MATERIAL FOR THE TASK START

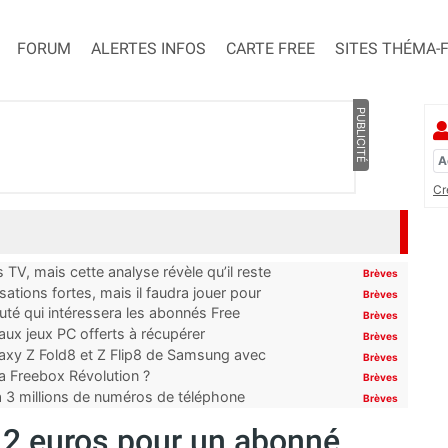
FORUM
ALERTES INFOS
CARTE FREE
SITES THÉMA-
PUBLICITÉ
Cr
TV, mais cette analyse révèle qu’il reste
Brèves
ations fortes, mais il faudra jouer pour
Brèves
uté qui intéressera les abonnés Free
Brèves
x jeux PC offerts à récupérer
Brèves
laxy Z Fold8 et Z Flip8 de Samsung avec
Brèves
 la Freebox Révolution ?
Brèves
’à 3 millions de numéros de téléphone
Brèves
12 euros pour un abonné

MATERIAL FOR THE TASK END

▶ WHAT YOU ARE ASKED TO DO
Keep only the lines from the one containing "TV, mais cette analyse révèle qu’il reste" through the final line of the records, and transcribe them exactly.

▶ ANSWER
TV, mais cette analyse révèle qu’il reste
Brèves
ations fortes, mais il faudra jouer pour
Brèves
uté qui intéressera les abonnés Free
Brèves
x jeux PC offerts à récupérer
Brèves
laxy Z Fold8 et Z Flip8 de Samsung avec
Brèves
 la Freebox Révolution ?
Brèves
’à 3 millions de numéros de téléphone
Brèves
12 euros pour un abonné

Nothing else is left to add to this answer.